▶ [REQUIREMENT]: Every record gets copied exactly, and no picture goes with it.

··· RECORDS PROVIDED ···

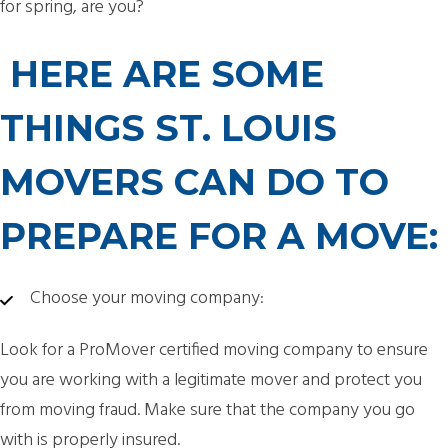
for spring, are you?
HERE ARE SOME
THINGS ST. LOUIS
MOVERS CAN DO TO
PREPARE FOR A MOVE:
Choose your moving company:
Look for a ProMover certified moving company to ensure
you are working with a legitimate mover and protect you
from moving fraud. Make sure that the company you go
with is properly insured.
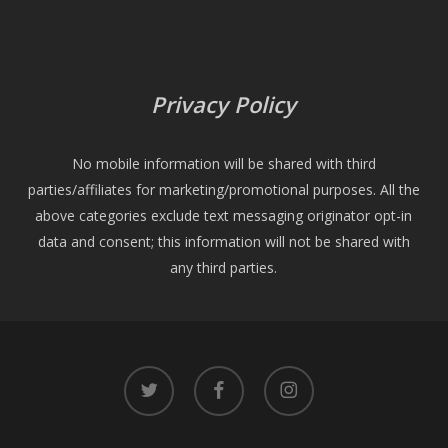
Privacy Policy
No mobile information will be shared with third
parties/affiliates for marketing/promotional purposes. All the
above categories exclude text messaging originator opt-in
data and consent; this information will not be shared with
any third parties.
twitter
facebook
instagram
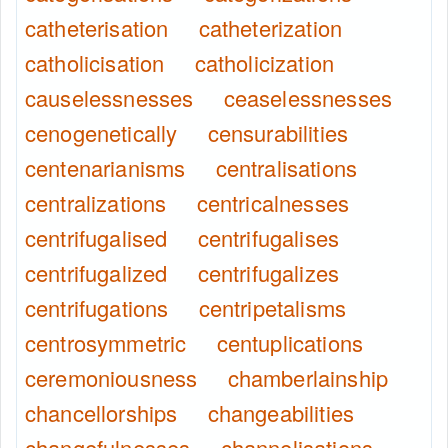
catheterisation
catheterization
catholicisation
catholicization
causelessnesses
ceaselessnesses
cenogenetically
censurabilities
centenarianisms
centralisations
centralizations
centricalnesses
centrifugalised
centrifugalises
centrifugalized
centrifugalizes
centrifugations
centripetalisms
centrosymmetric
centuplications
ceremoniousness
chamberlainship
chancellorships
changeabilities
changefulnesses
channelisations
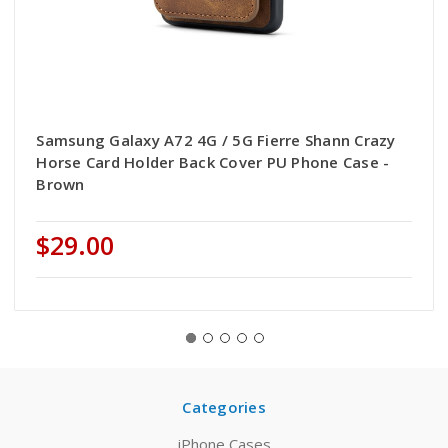
Samsung Galaxy A72 4G / 5G Fierre Shann Crazy
Horse Card Holder Back Cover PU Phone Case -
Brown
$29.00
Categories
iPhone Cases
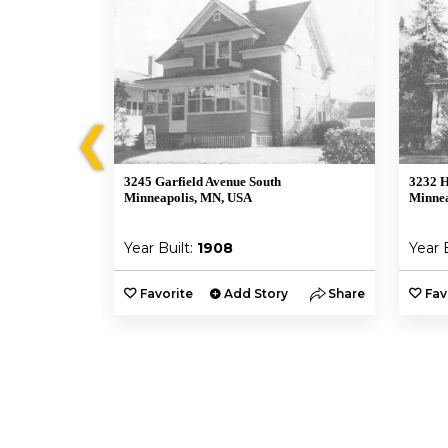
❮
3245 Garfield Avenue South
3232 H
A
Minneapolis, MN, USA
Minnea
Year Built:
1908
Year 
y
Share
Favorite
Add Story
Share
Fav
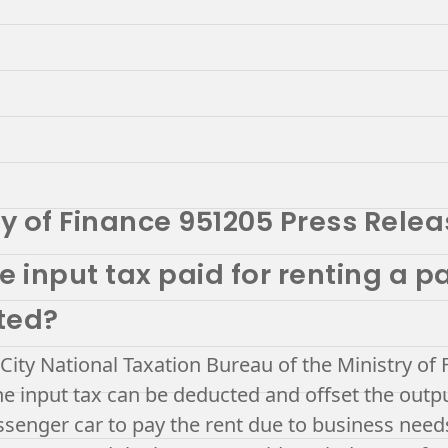
ry of Finance 951205 Press Rele
e input tax paid for renting a 
ted?
 City National Taxation Bureau of the Ministry of 
e input tax can be deducted and offset the outp
ssenger car to pay the rent due to business need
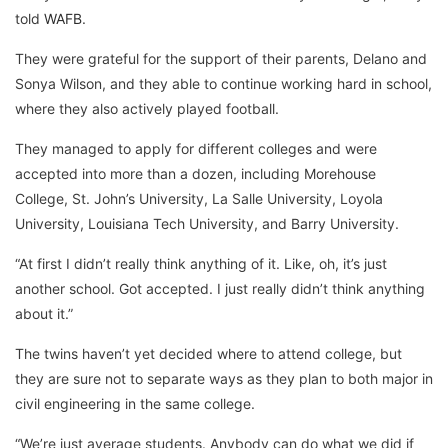
told
WAFB
.
They were grateful for the support of their parents, Delano and
Sonya Wilson, and they able to continue working hard in school,
where they also actively played football.
They managed to apply for different colleges and were
accepted into more than a dozen, including Morehouse
College, St. John’s University, La Salle University, Loyola
University, Louisiana Tech University, and Barry University.
“At first I didn’t really think anything of it. Like, oh, it’s just
another school. Got accepted. I just really didn’t think anything
about it.”
The twins haven’t yet decided where to attend college, but
they are sure not to separate ways as they plan to both major in
civil engineering in the same college.
“We’re just average students. Anybody can do what we did if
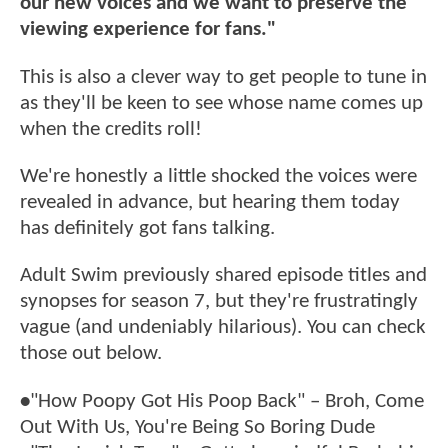
our new voices and we want to preserve the
viewing experience for fans."
This is also a clever way to get people to tune in
as they'll be keen to see whose name comes up
when the credits roll!
We're honestly a little shocked the voices were
revealed in advance, but hearing them today
has definitely got fans talking.
Adult Swim previously shared episode titles and
synopses for season 7, but they're frustratingly
vague (and undeniably hilarious). You can check
those out below.
•
"How Poopy Got His Poop Back" – Broh, Come
Out With Us, You're Being So Boring Dude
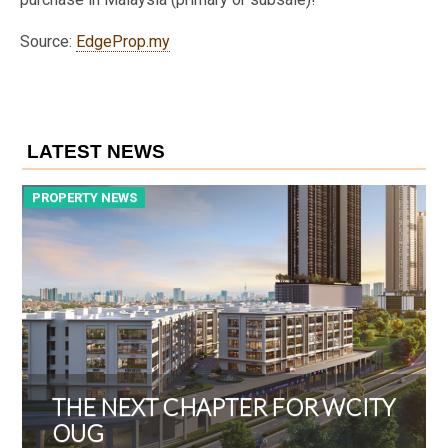
Source:
EdgeProp.my
LATEST NEWS
PROPERTY NEWS
P
THE NEXT CHAPTER FOR WCITY
OUG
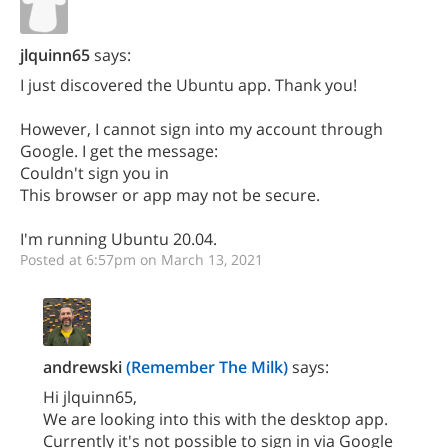
jlquinn65
says:
I just discovered the Ubuntu app. Thank you!
However, I cannot sign into my account through
Google. I get the message:
Couldn't sign you in
This browser or app may not be secure.
I'm running Ubuntu 20.04.
Posted at 6:57pm on March 13, 2021
andrewski
(Remember The Milk)
says:
Hi jlquinn65,
We are looking into this with the desktop app.
Currently it's not possible to sign in via Google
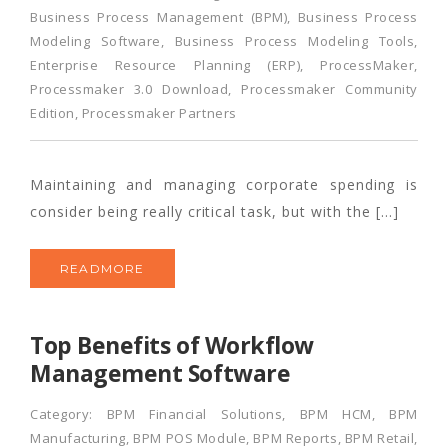
Business Process Management (BPM)
,
Business Process
Modeling Software
,
Business Process Modeling Tools
,
Enterprise Resource Planning (ERP)
,
ProcessMaker
,
Processmaker 3.0 Download
,
Processmaker Community
Edition
,
Processmaker Partners
Maintaining and managing corporate spending is
consider being really critical task, but with the […]
READMORE
Top Benefits of Workflow
Management Software
Category:
BPM Financial Solutions
,
BPM HCM
,
BPM
Manufacturing
,
BPM POS Module
,
BPM Reports
,
BPM Retail
,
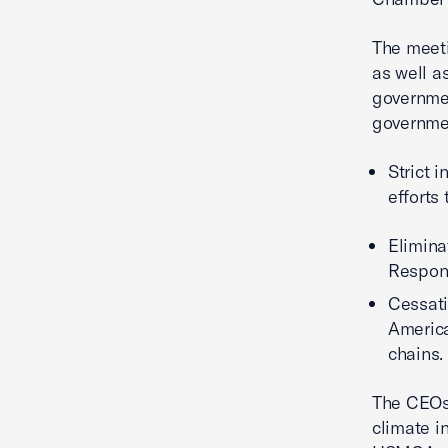
The meeti
as well a
governmen
governmen
Strict 
efforts
Elimina
Respon
Cessati
America
chains.
The CEOs 
climate i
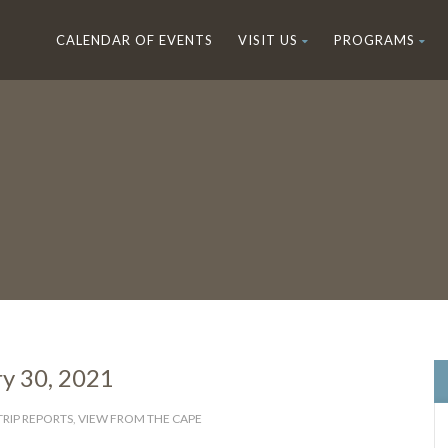
CALENDAR OF EVENTS
VISIT US
PROGRAMS
ry 30, 2021
TRIP REPORTS
,
VIEW FROM THE CAPE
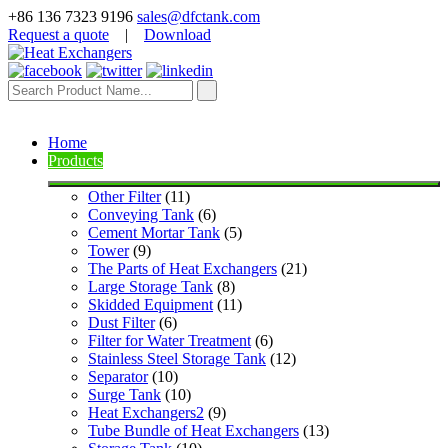
+86 136 7323 9196
sales@dfctank.com
Request a quote
|
Download
Home
Products
Other Filter
 (11)
Conveying Tank
 (6)
Cement Mortar Tank
 (5)
Tower
 (9)
The Parts of Heat Exchangers
 (21)
Large Storage Tank
 (8)
Skidded Equipment
 (11)
Dust Filter
 (6)
Filter for Water Treatment
 (6)
Stainless Steel Storage Tank
 (12)
Separator
 (10)
Surge Tank
 (10)
Heat Exchangers2
 (9)
Tube Bundle of Heat Exchangers
 (13)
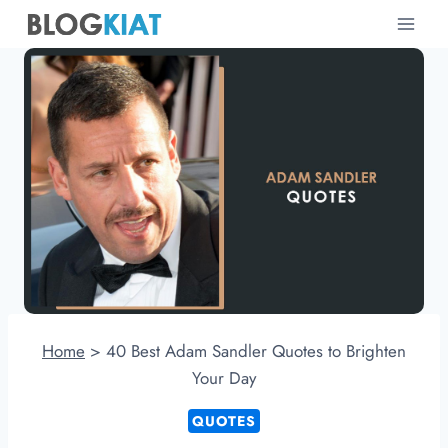
Skip
to
content
Home
>
40 Best Adam Sandler Quotes to Brighten
Your Day
QUOTES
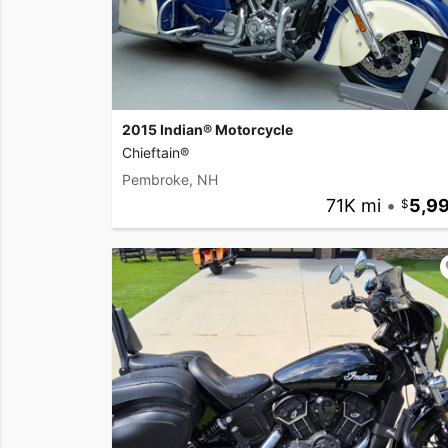
2015 Indian® Motorcycle
Chieftain®
Pembroke, NH
71K mi
•
5,9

···

▶ [ANSWER BOX]:
for spring, are you?
HERE ARE SOME
THINGS ST. LOUIS
MOVERS CAN DO TO
PREPARE FOR A MOVE:
Choose your moving company:
Look for a ProMover certified moving company to ensure
you are working with a legitimate mover and protect you
from moving fraud. Make sure that the company you go
with is properly insured.
Privacy Policy
No mobile information will be shared with third
parties/affiliates for marketing/promotional purposes. All the
above categories exclude text messaging originator opt-in
data and consent; this information will not be shared with
any third parties.
twitter
facebook
instagram
catheterisation
catheterization
catholicisation
catholicization
causelessnesses
ceaselessnesses
cenogenetically
censurabilities
centenarianisms
centralisations
centralizations
centricalnesses
centrifugalised
centrifugalises
centrifugalized
centrifugalizes
centrifugations
centripetalisms
centrosymmetric
centuplications
ceremoniousness
chamberlainship
chancellorships
changeabilities
changefulnesses
channelisations
Samsung Galaxy A72 4G / 5G Fierre Shann Crazy
Horse Card Holder Back Cover PU Phone Case -
Brown
$29.00
Categories
iPhone Cases
❮
3245 Garfield Avenue South
3232 H
A
Minneapolis, MN, USA
Minnea
Year Built:
1908
Year 
y
Share
Favorite
Add Story
Share
Fav
ry of Finance 951205 Press Rele
e input tax paid for renting a 
ted?
 City National Taxation Bureau of the Ministry of 
e input tax can be deducted and offset the outp
ssenger car to pay the rent due to business need
told
WAFB
.
They were grateful for the support of their parents, Delano and
Sonya Wilson, and they able to continue working hard in school,
where they also actively played football.
They managed to apply for different colleges and were
accepted into more than a dozen, including Morehouse
College, St. John’s University, La Salle University, Loyola
University, Louisiana Tech University, and Barry University.
“At first I didn’t really think anything of it. Like, oh, it’s just
another school. Got accepted. I just really didn’t think anything
about it.”
The twins haven’t yet decided where to attend college, but
they are sure not to separate ways as they plan to both major in
civil engineering in the same college.
“We’re just average students. Anybody can do what we did if
our new voices and we want to preserve the
viewing experience for fans."
This is also a clever way to get people to tune in
as they'll be keen to see whose name comes up
when the credits roll!
We're honestly a little shocked the voices were
revealed in advance, but hearing them today
has definitely got fans talking.
Adult Swim previously shared episode titles and
synopses for season 7, but they're frustratingly
vague (and undeniably hilarious). You can check
those out below.
•
"How Poopy Got His Poop Back" – Broh, Come
Out With Us, You're Being So Boring Dude
Source:
EdgeProp.my
LATEST NEWS
PROPERTY NEWS
P
THE NEXT CHAPTER FOR WCITY
OUG
jlquinn65
says:
I just discovered the Ubuntu app. Thank you!
However, I cannot sign into my account through
Google. I get the message:
Couldn't sign you in
This browser or app may not be secure.
I'm running Ubuntu 20.04.
Posted at 6:57pm on March 13, 2021
andrewski
(Remember The Milk)
says:
Hi jlquinn65,
We are looking into this with the desktop app.
Currently it's not possible to sign in via Google
Business Process Management (BPM)
,
Business Process
Modeling Software
,
Business Process Modeling Tools
,
Enterprise Resource Planning (ERP)
,
ProcessMaker
,
Processmaker 3.0 Download
,
Processmaker Community
Edition
,
Processmaker Partners
Maintaining and managing corporate spending is
consider being really critical task, but with the […]
READMORE
Top Benefits of Workflow
Management Software
Category:
BPM Financial Solutions
,
BPM HCM
,
BPM
Manufacturing
,
BPM POS Module
,
BPM Reports
,
BPM Retail
,
The meeti
as well a
governmen
governmen
Strict 
efforts
Elimina
Respon
Cessati
America
chains.
The CEOs 
climate i
CALENDAR OF EVENTS
VISIT US
PROGRAMS
ry 30, 2021
TRIP REPORTS
,
VIEW FROM THE CAPE
+86 136 7323 9196
sales@dfctank.com
Request a quote
|
Download
Home
Products
Other Filter
 (11)
Conveying Tank
 (6)
Cement Mortar Tank
 (5)
Tower
 (9)
The Parts of Heat Exchangers
 (21)
Large Storage Tank
 (8)
Skidded Equipment
 (11)
Dust Filter
 (6)
Filter for Water Treatment
 (6)
Stainless Steel Storage Tank
 (12)
Separator
 (10)
Surge Tank
 (10)
Heat Exchangers2
 (9)
Tube Bundle of Heat Exchangers
 (13)
Skip
to
content
Home
>
40 Best Adam Sandler Quotes to Brighten
Your Day
QUOTES
2015 Indian® Motorcycle
Chieftain®
Pembroke, NH
71K mi
•
5,9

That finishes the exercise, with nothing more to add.